Матушка стала думать-гадать, каким макаром лоботряса с печи снять-смануть. Что на ум придет, тут же практически спытает в действии. То чумазую пятку ему гусиным крылышком пощекочет, то вонючий валенок под косматую голову подсунет, то на голое пузо жменю голодных клопов насыплет. И никакого проку! «А ну-к я цельную неделю печь не стану топить, он озябнет вконец и, глядишь, спустится вниз». Не топила три недели. А парень как лежал, так и лежит, смачно посапывая носом. «А ну-к наоборот…» – смекнула она. Натаскала в избу ворох хвороста и давай кочегарить, дабы кирпичи под ним раскалились, как сковорода на огня- ной плите. В печном жерле буйно гудело пламя, час от часу жара прибывала. Уже дышать нечем! Обливаясь потом, матушка вылезла из избы наружу: ждет щас выскочит, выметнется… Слышит, а Илюшка оттель весело орет: «Благодарствую, мамка! Ох, угодила! Ох, приятственно как!» Села на порог и горестно заголосила на всю округу: «У людей сыны как сыны, а этот, окаянный, невесть в кого зародился!»
Мимо шла от колодца красавица-ворожея Груня, подвернула к несчастной: «Бабань, какая доля-беда настигла?» Та все поведала без утайки. Девица поставила ведра наземь: «Айда в избу!» Входят. Жар поопал. Груня дернула Илью за ногу: «Не поджарился?» – «Хорошо мне, тепло», – отвечает тот добродушно. «Открой глаз, – продолжает она. – Открыл? Красивая я? Нравлюсь? Замуж за тебя пойду, вот токмо пятки у тебя дюже грязные, в баньку надо сходить». Выманивает ласково. А он зевнул: «Не-а…» И захлопнул наглухо веки. Груня обняла матушку: «Погоди, не плачь. Есть у меня зелье. Обернусь мигом». Приносит что-то зелено-мутное в берестяном ковше. «В щи плескани и нехай похлебает…» – и че-то еще на ухо пошептала. Поклонилась. И – с глаз долой!
Матушка – варить щи! Посуетилась. Горшок заправила едой и – зелье туда же! Пора обедать. Горшок Илье подала. Парень с аппетитом зачавкал. Все до дна вылакал. Похвалил: «Вкуснотишша!» Мать себе на уме… Ждет-пождет – чудо свершится, ежели не сбрехала Груня. Толчется у загнетки, лаптями по земляному полу чвокает. Глядь, Илюха ногой дрыгнул и протяжный звук под ним раздался. Потом он обеими ногами задергал, будто окрапивился. Матушка затаилась и ждет дальше, чем кончится. А дальше все произошло скорехонько, как ни лучше. Илья с оглушительным грохотом сверзился с печи и, поддерживая заватланные кальсоны, шамором выметнулся вон из хаты, да на огород, на межень в заросли бурьяна и конопли. И просидел так до сутемок.
С тех пор о печи и думать перестал.
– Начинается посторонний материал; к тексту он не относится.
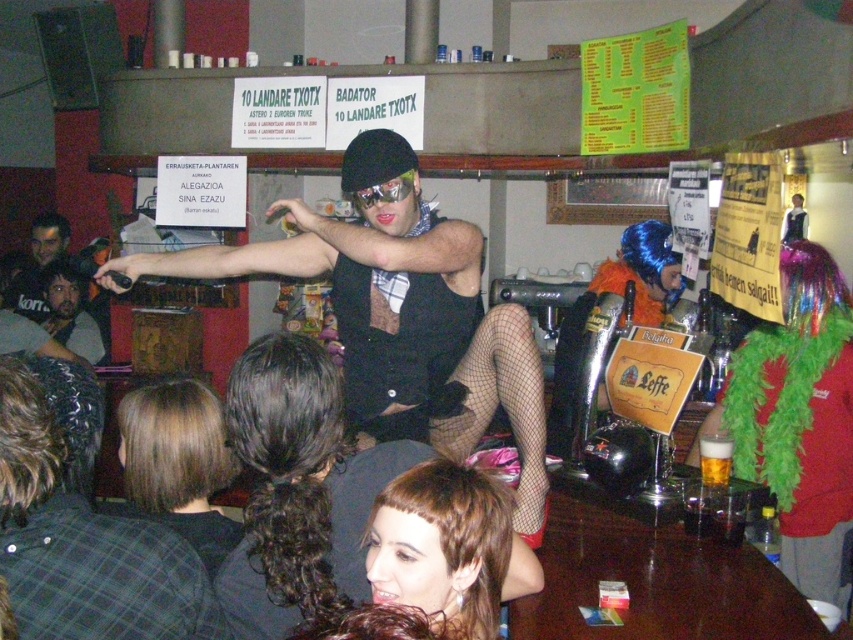 You are standing in the bar and want to reach a specific point to grab a drink. The point is located at coordinates point (190,484). Considering your height is 1.7 meters, can you comfortably reach that point without standing on something?

The distance of point (190,484) from viewer is 1.74 meters. Since the point is 1.74 meters away and your height is 1.7 meters, you can comfortably reach it without needing to stand on something as the distance is slightly beyond your height but within a reachable range.

Based on the photo, you are a photographer trying to capture the perfect shot of the lively scene in the bar. You notice a point labeled as point (178, 464) in your viewfinder. What object or feature is located at this coordinate?

The point (178, 464) marks the location of the blonde hair at lower left. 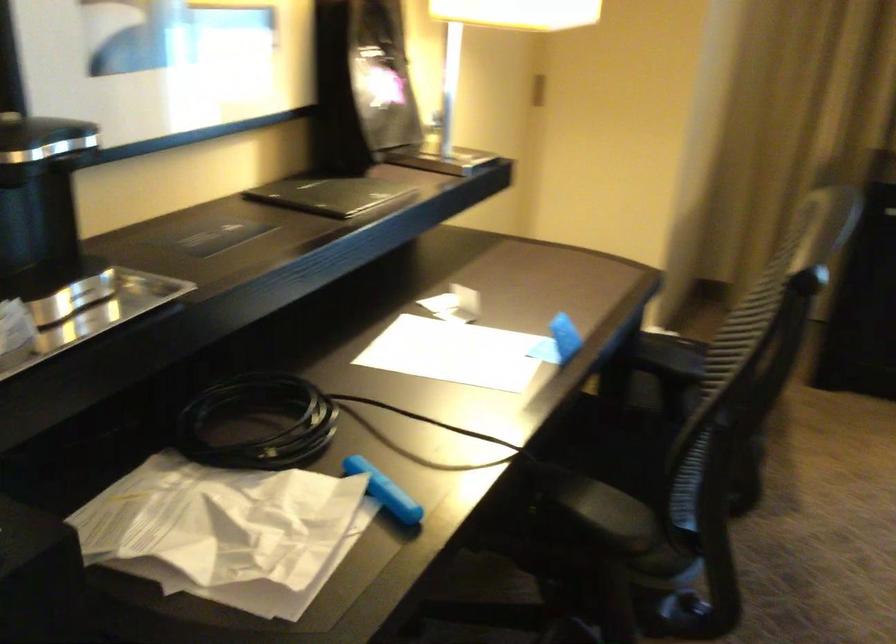 Find where to lift the coffee maker handle. Please return your answer as a coordinate pair (x, y).

(41, 138)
Наутро оделся, как полагается, оседлал Сивого, подвязал к седлу торбу с провиантом, поеду, мол, от ворогов Русь сторожить. И поскакал трючком за околицу на бугор. А матушка, стало быть, побежала к Груне, чтоб великой радостью с нею поделиться. Груня ее встренула с улыбкой: «Ну вот, а ты, бабушка, горилась-печалилась! А принудил Илью слезть с печи горох, вернее, отвар от гороха. Ну а теперча об этом нече поминать! Иде ж он щас? На пожне?» – поинтересовалась девица. Мать указала рукой: «Эвон на бугре солнышко застит! И то дело… чем кирпичи протирать да клопов кормить!»
В ночном купе
Дед Митрий с узлами пропихнулся в купе и, как бестолковый школьник у доски, остолбенело замер, мотая по сторонам головой.
– Ты, отец, не от злой бабы сбежал, никак не опомнишься от радости?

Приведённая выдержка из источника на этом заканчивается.